_WHAT THE TASK REQUIRES_
Exclude images; transcribe the rest of the data exactly.

(INFORMATION PROVIDED)

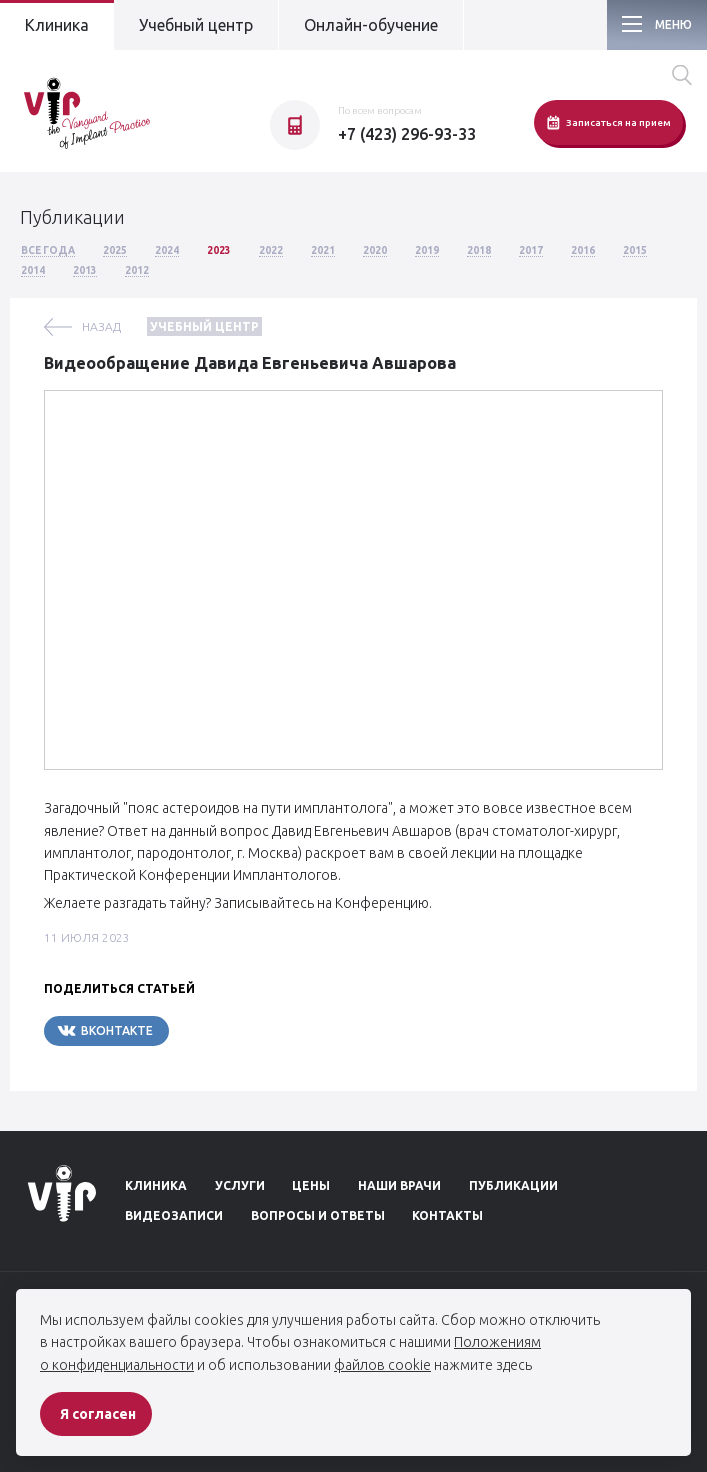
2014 (33, 270)
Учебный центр (196, 25)
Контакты (447, 1215)
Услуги (240, 1185)
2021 (323, 250)
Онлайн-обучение (371, 25)
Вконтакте (104, 1030)
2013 (85, 270)
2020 (375, 250)
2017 (531, 250)
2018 (479, 250)
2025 (115, 250)
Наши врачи (399, 1185)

(End INFORMATION PROVIDED)

_SOLVED EXERCISE_
2014 (33, 270)
Учебный центр (196, 25)
Контакты (447, 1215)
Услуги (240, 1185)
2021 (323, 250)
Онлайн-обучение (371, 25)
Вконтакте (104, 1030)
2013 (85, 270)
2020 (375, 250)
2017 (531, 250)
2018 (479, 250)
2025 (115, 250)
Наши врачи (399, 1185)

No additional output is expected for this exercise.